REQUIRED ACTION ::
Transcribe each entry in full, and leave the images out.

DATA SUPPLIED ::
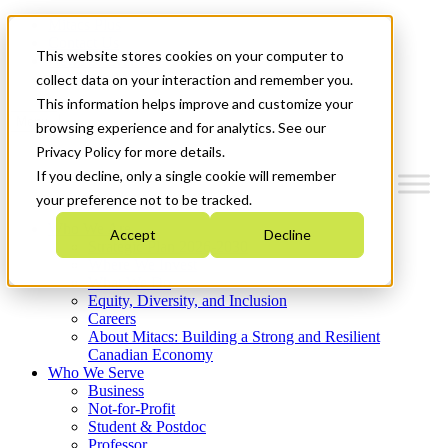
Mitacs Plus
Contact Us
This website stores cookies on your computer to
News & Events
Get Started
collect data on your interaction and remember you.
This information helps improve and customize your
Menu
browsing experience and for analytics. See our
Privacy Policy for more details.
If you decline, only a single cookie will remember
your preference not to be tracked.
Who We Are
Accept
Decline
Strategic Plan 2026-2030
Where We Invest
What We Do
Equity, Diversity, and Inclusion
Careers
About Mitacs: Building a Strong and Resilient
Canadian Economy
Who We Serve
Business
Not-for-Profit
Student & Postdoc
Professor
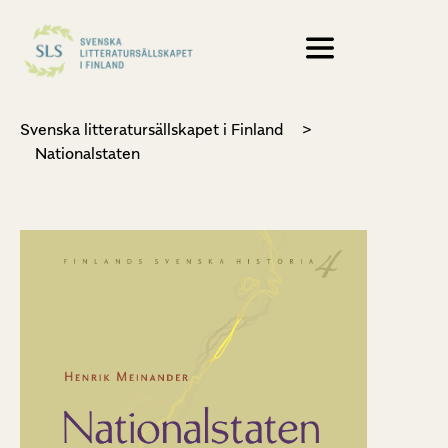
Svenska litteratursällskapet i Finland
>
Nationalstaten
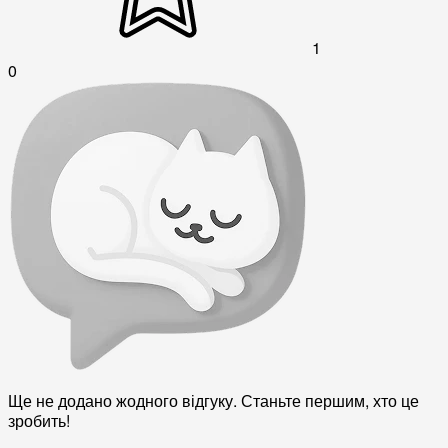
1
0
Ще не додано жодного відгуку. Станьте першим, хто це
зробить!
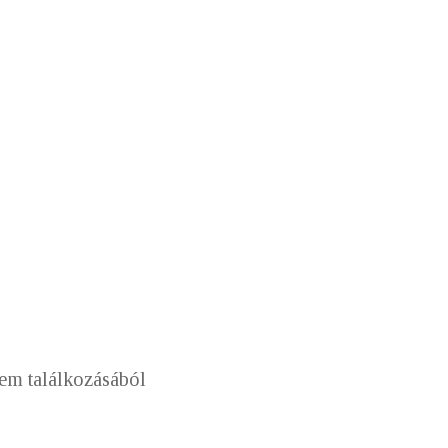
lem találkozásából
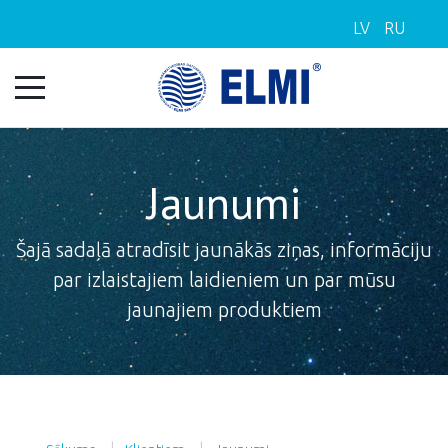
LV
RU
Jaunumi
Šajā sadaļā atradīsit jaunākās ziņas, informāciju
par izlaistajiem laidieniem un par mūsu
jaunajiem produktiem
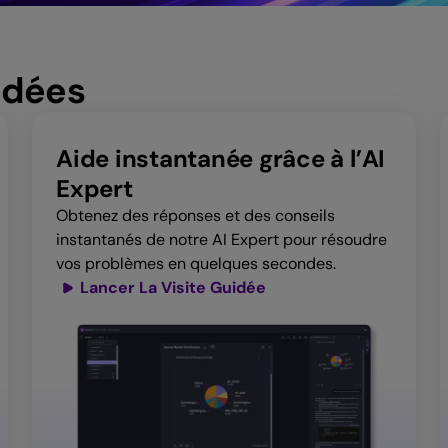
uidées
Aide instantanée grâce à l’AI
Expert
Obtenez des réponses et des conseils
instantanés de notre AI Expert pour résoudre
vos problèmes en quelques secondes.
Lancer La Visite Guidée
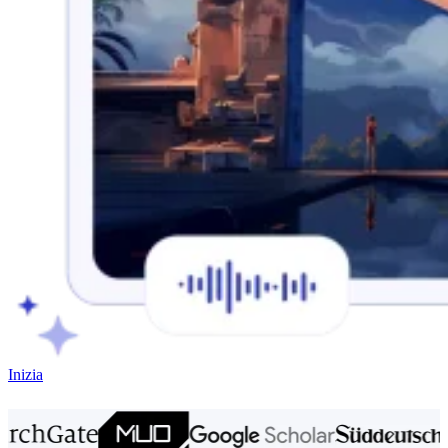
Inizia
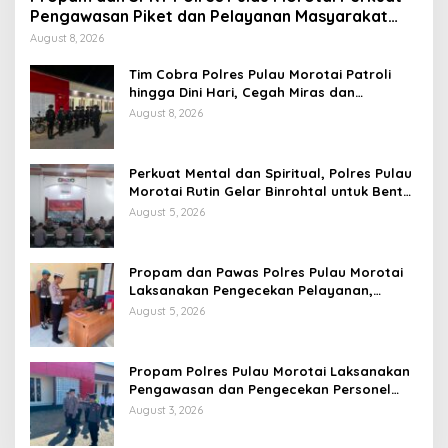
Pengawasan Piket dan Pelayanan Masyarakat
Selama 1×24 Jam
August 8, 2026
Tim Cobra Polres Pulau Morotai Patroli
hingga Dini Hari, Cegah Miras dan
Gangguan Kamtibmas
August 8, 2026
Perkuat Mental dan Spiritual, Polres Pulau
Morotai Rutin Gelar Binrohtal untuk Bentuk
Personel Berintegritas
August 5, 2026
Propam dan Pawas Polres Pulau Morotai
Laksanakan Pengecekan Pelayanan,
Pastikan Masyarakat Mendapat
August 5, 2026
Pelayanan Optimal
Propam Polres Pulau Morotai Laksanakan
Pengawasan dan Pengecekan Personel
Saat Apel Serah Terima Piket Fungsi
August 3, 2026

FINAL ANSWER ::
Mitacs Plus
Contact Us
This website stores cookies on your computer to
News & Events
Get Started
collect data on your interaction and remember you.
This information helps improve and customize your
Menu
browsing experience and for analytics. See our
Privacy Policy for more details.
If you decline, only a single cookie will remember
your preference not to be tracked.
Who We Are
Accept
Decline
Strategic Plan 2026-2030
Where We Invest
What We Do
Equity, Diversity, and Inclusion
Careers
About Mitacs: Building a Strong and Resilient
Canadian Economy
Who We Serve
Business
Not-for-Profit
Student & Postdoc
Professor
Svenska litteratursällskapet i Finland
>
Nationalstaten
1
0
Ще не додано жодного відгуку. Станьте першим, хто це
зробить!
lem találkozásából
LV
RU
Jaunumi
Šajā sadaļā atradīsit jaunākās ziņas, informāciju
par izlaistajiem laidieniem un par mūsu
jaunajiem produktiem
uidées
Aide instantanée grâce à l’AI
Expert
Obtenez des réponses et des conseils
instantanés de notre AI Expert pour résoudre
vos problèmes en quelques secondes.
Lancer La Visite Guidée
Inizia
Pengawasan Piket dan Pelayanan Masyarakat
Selama 1×24 Jam
August 8, 2026
Tim Cobra Polres Pulau Morotai Patroli
hingga Dini Hari, Cegah Miras dan
Gangguan Kamtibmas
August 8, 2026
Perkuat Mental dan Spiritual, Polres Pulau
Morotai Rutin Gelar Binrohtal untuk Bentuk
Personel Berintegritas
August 5, 2026
Propam dan Pawas Polres Pulau Morotai
Laksanakan Pengecekan Pelayanan,
Pastikan Masyarakat Mendapat
August 5, 2026
Pelayanan Optimal
Propam Polres Pulau Morotai Laksanakan
Pengawasan dan Pengecekan Personel
Saat Apel Serah Terima Piket Fungsi
August 3, 2026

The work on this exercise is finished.